認知心理学では認識の限界を表す「認知的制約」(cognitive constraint)という問題を多くの実証実験で検証してきました。これはどのような記憶・思考・感情であっても、その場の持つ物理的な“状況性”とどんな時間の流れの中で変化してきたかという“歴史性”、そして多様な価値観が含まれる“文化性”によって制約されてしまうという面を強調しているのです。こうした制約の3つの特性は具体的な認知プロセスとして分析する必要がありますが、ここでは“制約”という意味をもう少し具体的に理解しておくことが重要です。

キャリア教育でも人生の選択が問われますが、この場合に選択する行為がどこまで「自由意志」によるものかは心理学だけでなく哲学の問題ともなります。たとえば、自分で〇〇銀行に就職先を決めたとする場合、それは自分の意志で自由に決めたように思われます。

ところが、その決定のプロセスを辿っていくと、希望する銀行の選択が大学卒であるだけではなく、学部や大学偏差値のある一定レベルでないと受からないような“基準”が就職活動の中でわかってきたりします。自分が所属する大学がすでに面接など受ける手前で、当人の能力で評価される前に何らかの暗黙のカベで仕切られてしまっているというわけです。
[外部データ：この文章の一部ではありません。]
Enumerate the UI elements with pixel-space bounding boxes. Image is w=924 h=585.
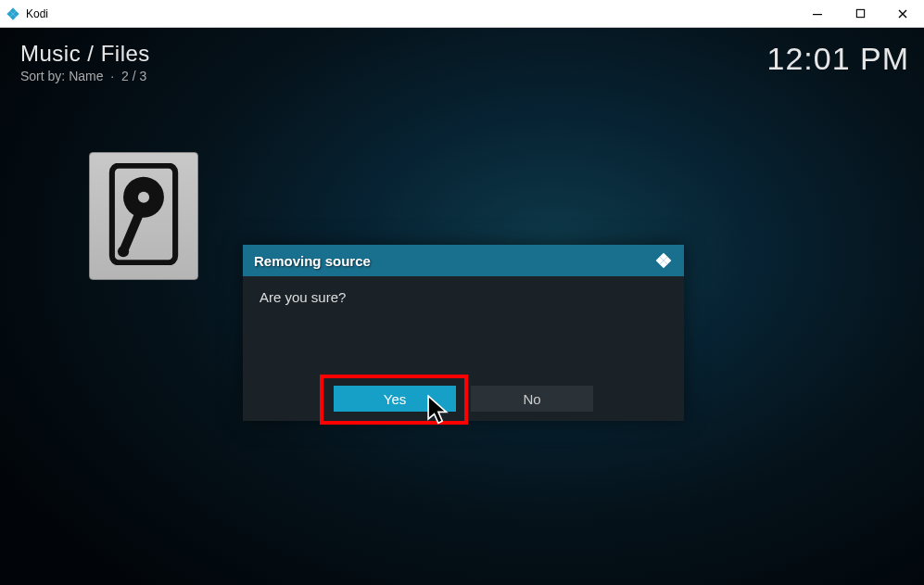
drive-source-item[interactable]	[89, 152, 198, 280]
header: Music / Files Sort by: Name · 2 / 3	[20, 41, 150, 83]
sort-prefix: Sort by:	[20, 69, 65, 83]
dialog-message: Are you sure?	[243, 276, 684, 318]
svg-point-8	[138, 192, 149, 203]
kodi-logo-icon	[6, 6, 20, 21]
svg-rect-5	[856, 9, 864, 17]
dialog-titlebar: Removing source	[243, 245, 684, 276]
hard-drive-icon	[108, 163, 180, 269]
confirm-dialog: Removing source Are you sure? Yes No	[243, 245, 684, 421]
clock: 12:01 PM	[766, 41, 909, 77]
window-controls	[796, 0, 924, 27]
dialog-button-row: Yes No	[243, 386, 684, 412]
kodi-app: Music / Files Sort by: Name · 2 / 3 12:0…	[0, 28, 924, 585]
svg-point-9	[118, 246, 129, 257]
close-button[interactable]	[881, 0, 924, 27]
no-button[interactable]: No	[471, 386, 593, 412]
yes-button[interactable]: Yes	[334, 386, 456, 412]
page-indicator: 2 / 3	[121, 69, 146, 83]
window-title: Kodi	[26, 7, 48, 20]
minimize-button[interactable]	[796, 0, 839, 27]
kodi-logo-icon	[654, 251, 673, 270]
sort-value: Name	[69, 69, 103, 83]
maximize-button[interactable]	[839, 0, 881, 27]
sort-sep: ·	[110, 69, 114, 83]
svg-rect-4	[813, 14, 822, 15]
dialog-title-text: Removing source	[254, 253, 371, 269]
breadcrumb: Music / Files	[20, 41, 150, 67]
titlebar: Kodi	[0, 0, 924, 28]
sort-line: Sort by: Name · 2 / 3	[20, 69, 150, 83]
こうした社会的な慣習や文化の中にある暗黙のカベを知ってくるのです。つまり、自己のキャリアの選択はすでに文化的要因により、経営学部のある偏差値〇〇以上のような条件が課されているといえます。ある意味では「常識」それ自体が認知的制約になっているのです。

哲学がテーマとしている「自由意志」の説では、人の道徳や倫理の価値基準などの選択は当人が判断する自由意志によって決められるとします。ところが、“自由”という無限定な“意志”は心理学からすると社会関係や文化などから制約を受けており、そうせざるを得ないような慣習や常識などの心理要因が全体として絡んでいるものとみなします。

ドイツの哲学者カントが述べたことでも知られるように、自由意志は社会的な活動のプロセスにおいて“制限”されているのです。それをどこまで意識的に気づくかは学びの質と量によって変わってくるといえるでしょう。